Bazen oluyor öyle işte... “Merkez Bankası Başkanı da benim” dese... Herkes rahat etse... Yoksa garibim ekonomistler oturup bekliyorlar, analiz falan yapıyorlar Merkez Bankası ne karar verecek diye...

★★★

Uyduruk hedeflerle milleti kandırma üzerine kurulmuş bir ekonomi anlayışımız var. Nasıl olsa basın yandaş, medya candaş olunca fazla kurcalayan olmuyor.

Normal bir ülkede iş alemi açıklanan hedefleri baz alarak yatırım yapar, pozisyon ayarlar, nakit dengesini kurar, elaman sayısını hesaplar, kendi stratejisini ortaya koyar...

İyi de burası Türkiye... Laf olsun torba dolsun. Açıklanan hedeflere inanan saf varsa o da kenarda dursun!

★★★

Faiz oranını normal şartlarda piyasalar belirler... İşler iyi gidiyorsa düşürür. Kötü hissediyorsa riski fiyatlar... Lakin piyasaya müdahale edersen iş farklı boyutlara gider.

Etti! Ne oldu?
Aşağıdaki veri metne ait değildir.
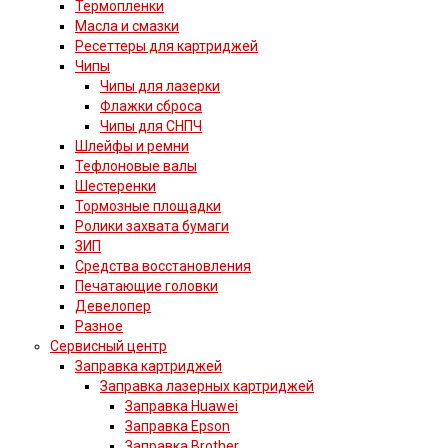
Термопленки
Масла и смазки
Ресеттеры для картриджей
Чипы
Чипы для лазерки
Флажки сброса
Чипы для СНПЧ
Шлейфы и ремни
Тефлоновые валы
Шестеренки
Тормозные площадки
Ролики захвата бумаги
ЗИП
Средства восстановления
Печатающие головки
Девелопер
Разное
Сервисный центр
Заправка картриджей
Заправка лазерных картриджей
Заправка Huawei
Заправка Epson
Заправка Brother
Merkez Bankasının bankalar ile yaptığı alışverişte faizler yüzde 15’te... Piyasaların gösterge faizi kaçta? Yüzde 20.82 seviyesinde... Düşürdüğün faiz ne işe yaradı söylesene...

★★★

Hadi faize takılmayalım... İstediğini yapsın. Zira ekmeğin, benzinin, etin, sebzenin, kiranın, kıyafetin, defterin fiyatları katlamışken düşük faizin yararı ne? Daha az mı hasar verdi sizce?
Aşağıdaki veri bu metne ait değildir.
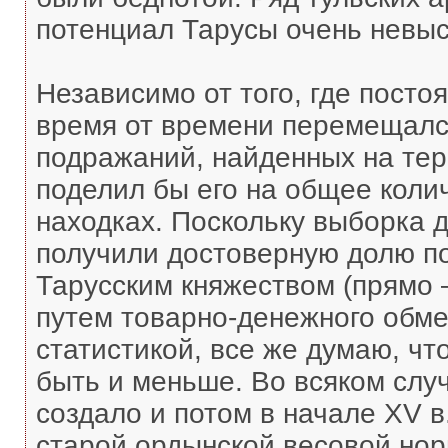
потенциал Тарусы очень невыс
Независимо от того, где посто
время от времени перемещался
подражаний, найденных на тер
поделил бы его на общее коли
находках. Поскольку выборка 
получили достоверную долю п
Тарусским княжеством (прямо –
путем товарно-денежного обме
статистикой, все же думаю, чт
быть и меньше. Во всяком случ
создало и потом в начале XV 
старой ордынской весовой норм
Hem fakirleştireceksin hem güvenmesini isteyeceksin... Hadi yine iyisin! Ortamlarda faiz hedefi tek hane dersin, halkı kuyruklara mahkûm edersin. İşine gelince Kurtuluş Savaşı’nı örnek gösterirsin.

★★★

İddia ediyorum, bu kadar kötüsünü dış mihrak yapamazdı! Bugün yaşadığımız döviz artışının hiçbir yerinde yoklar dış mihraklar... Ülkeyi yönetenler isim bile veremiyorlar ama tabii ki “var” diyecekler. Aksi takdirde sorumluluğu üslenecekler.

Merkez Bankası rezervlerini eriten dış mihraklar mı? Senin ülkenin vatandaşı bile kendi para birimine güvenmeyip döviz almış... Bankalarda yatan mevduatın yüzde 61.5’i dövize zulalanmış. Neredeyse ortada Türk Lirası kullanan kalmamış. Düşündün mü hiç niye diye?

★★★

Ciddi oranda bütçe açığı ve dış finansman ihtiyacı olan bir ülkede parasal gevşemeye hevesli bir İktidar varsa para kaçınılmaz olarak değer kaybeder.
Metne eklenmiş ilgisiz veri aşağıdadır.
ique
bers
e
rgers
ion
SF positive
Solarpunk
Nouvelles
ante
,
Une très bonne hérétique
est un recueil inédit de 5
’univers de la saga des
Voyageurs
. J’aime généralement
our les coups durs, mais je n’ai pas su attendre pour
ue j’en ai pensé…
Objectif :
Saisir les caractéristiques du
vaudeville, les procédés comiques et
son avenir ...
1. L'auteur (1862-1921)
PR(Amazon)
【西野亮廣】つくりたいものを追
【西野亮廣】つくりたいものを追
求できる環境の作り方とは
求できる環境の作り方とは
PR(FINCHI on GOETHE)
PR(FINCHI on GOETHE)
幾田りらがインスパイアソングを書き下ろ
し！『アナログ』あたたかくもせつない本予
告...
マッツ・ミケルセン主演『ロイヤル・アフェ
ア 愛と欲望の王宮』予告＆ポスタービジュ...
Bir taraftan faizi düşürmeye çalışıyorsun diğer taraftan kredi verilsin diye piyasaya para sürüyorsun. “Böyle yapılmaz” diyene de kızıyorsun. Nasıl olacak? Kaçınılmaz sonuca gidiyorsun!

Akıl almaz denemeler yapılacağına önce sistem değiştirilmeli... Yöneticiler, suçu el-aleme atmak yerine aynaya bakmayı denemeli... O zaman görecekler ekonominin katilini!